Kofi A. Annan, President of the Global Humanitarian Forum, introduced a major new report into the human impact of climate change on May 29. The Human Impact Report: Climate Change: The Anatomy of a Silent Crisis is the first ever comprehensive report looking at the human impact of climate change. It calculates more than 300 million people are seriously affected by climate change at a total economic cost of $125 billion per year.
 
The report was issued immediately prior to official preparatory talks in Bonn for a new UN international climate agreement to succeed the Kyoto Protocol, which expires in 2012. These talks will culminate at the United Nations Climate Change Conference in Copenhagen in December 2009.
The report was reviewed by leading international experts, including Dr. Rajendra Pachauri, Chairman of the Intergovernmental Panel on Climate Change, Dr. Jeffrey Sachs, Director of the Earth Institute at Columbia University, and Barbara Stocking, Director of Oxfam Great Britain.
The report estimates that climate change today accounts for over 300,000 deaths throughout the world each year, the equivalent of an Indian Ocean Tsunami every single year.

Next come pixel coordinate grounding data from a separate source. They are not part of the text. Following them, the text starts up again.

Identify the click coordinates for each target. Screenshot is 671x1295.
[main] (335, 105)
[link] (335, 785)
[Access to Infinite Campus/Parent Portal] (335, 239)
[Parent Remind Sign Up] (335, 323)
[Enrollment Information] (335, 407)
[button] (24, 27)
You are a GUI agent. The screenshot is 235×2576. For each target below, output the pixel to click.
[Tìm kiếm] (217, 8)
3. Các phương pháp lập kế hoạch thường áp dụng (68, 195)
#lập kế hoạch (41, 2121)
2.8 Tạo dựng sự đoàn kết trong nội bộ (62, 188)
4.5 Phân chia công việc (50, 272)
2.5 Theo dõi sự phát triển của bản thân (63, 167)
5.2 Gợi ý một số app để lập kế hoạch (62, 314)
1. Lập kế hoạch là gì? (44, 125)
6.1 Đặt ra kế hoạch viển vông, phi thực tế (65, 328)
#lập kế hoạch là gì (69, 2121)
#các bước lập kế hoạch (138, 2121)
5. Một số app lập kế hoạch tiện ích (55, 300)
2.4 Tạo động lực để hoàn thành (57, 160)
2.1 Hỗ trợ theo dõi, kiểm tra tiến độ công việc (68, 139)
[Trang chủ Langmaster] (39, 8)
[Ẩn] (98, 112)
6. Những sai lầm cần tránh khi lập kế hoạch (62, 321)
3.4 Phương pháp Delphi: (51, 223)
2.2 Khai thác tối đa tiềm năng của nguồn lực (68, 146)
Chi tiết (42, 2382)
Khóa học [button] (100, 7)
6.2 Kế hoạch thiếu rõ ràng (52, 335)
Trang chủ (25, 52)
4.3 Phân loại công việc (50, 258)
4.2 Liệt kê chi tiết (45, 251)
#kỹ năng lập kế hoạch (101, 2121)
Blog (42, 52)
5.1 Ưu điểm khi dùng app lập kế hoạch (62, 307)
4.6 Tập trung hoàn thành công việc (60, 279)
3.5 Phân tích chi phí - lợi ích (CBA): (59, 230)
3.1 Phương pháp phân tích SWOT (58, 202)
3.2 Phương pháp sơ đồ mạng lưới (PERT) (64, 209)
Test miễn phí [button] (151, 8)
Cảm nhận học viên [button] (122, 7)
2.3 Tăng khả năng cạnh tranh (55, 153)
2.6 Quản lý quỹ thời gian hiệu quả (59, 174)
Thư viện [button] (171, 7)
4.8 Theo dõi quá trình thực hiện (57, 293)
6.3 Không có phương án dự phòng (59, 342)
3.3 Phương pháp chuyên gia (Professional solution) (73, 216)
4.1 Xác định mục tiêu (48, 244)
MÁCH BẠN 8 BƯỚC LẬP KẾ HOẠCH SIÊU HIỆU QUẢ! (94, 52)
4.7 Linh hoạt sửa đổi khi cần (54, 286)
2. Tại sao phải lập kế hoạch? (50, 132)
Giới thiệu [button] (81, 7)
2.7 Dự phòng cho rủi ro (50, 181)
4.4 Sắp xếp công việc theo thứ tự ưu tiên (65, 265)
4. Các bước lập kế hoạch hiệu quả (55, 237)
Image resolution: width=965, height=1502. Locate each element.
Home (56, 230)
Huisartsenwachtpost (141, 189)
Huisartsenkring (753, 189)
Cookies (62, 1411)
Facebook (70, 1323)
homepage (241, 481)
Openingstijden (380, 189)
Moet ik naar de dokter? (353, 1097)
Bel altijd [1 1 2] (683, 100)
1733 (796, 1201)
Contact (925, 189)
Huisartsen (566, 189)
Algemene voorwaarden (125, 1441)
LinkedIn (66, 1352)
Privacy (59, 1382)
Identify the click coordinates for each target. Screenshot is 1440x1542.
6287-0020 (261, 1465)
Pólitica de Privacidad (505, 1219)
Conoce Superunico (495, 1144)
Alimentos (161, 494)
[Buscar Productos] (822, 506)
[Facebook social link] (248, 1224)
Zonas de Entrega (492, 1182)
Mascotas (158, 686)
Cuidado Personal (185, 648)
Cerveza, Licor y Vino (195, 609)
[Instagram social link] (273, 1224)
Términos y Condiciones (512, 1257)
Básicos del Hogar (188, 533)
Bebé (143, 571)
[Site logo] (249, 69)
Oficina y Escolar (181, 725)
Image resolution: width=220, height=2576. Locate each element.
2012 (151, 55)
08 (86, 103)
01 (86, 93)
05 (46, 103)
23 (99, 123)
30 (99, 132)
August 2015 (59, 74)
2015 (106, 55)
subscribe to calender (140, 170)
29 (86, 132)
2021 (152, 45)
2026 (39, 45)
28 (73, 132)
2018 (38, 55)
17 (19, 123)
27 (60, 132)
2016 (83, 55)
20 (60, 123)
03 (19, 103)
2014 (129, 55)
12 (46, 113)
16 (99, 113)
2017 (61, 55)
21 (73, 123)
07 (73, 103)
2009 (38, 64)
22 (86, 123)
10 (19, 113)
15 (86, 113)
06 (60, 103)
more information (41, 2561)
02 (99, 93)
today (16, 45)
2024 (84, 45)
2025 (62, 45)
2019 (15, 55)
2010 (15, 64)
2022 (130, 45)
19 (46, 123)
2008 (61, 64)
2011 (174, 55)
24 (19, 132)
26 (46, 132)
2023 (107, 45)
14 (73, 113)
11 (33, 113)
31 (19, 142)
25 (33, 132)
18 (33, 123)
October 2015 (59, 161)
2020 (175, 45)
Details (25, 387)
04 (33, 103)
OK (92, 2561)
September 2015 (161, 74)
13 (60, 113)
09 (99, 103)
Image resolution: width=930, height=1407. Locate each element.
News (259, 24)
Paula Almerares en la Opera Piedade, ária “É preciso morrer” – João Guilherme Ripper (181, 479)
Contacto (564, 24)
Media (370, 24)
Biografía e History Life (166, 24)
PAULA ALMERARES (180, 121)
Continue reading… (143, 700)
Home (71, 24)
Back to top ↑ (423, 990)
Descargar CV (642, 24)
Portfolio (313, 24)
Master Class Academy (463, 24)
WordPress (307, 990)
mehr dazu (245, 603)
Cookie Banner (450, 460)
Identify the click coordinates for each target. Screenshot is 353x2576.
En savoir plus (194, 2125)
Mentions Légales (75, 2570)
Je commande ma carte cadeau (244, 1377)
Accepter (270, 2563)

The report projects that by 2030, worldwide deaths will reach almost 500,000 per year; people affected by climate change annually expected to rise to over 600 million and the total annual economic cost increase to around $300 billion.
To avert worst possible outcomes, climate change adaptation efforts need to be scaled up by a factor of 100 in developing countries, which suffer 99% of casualties due to climate change.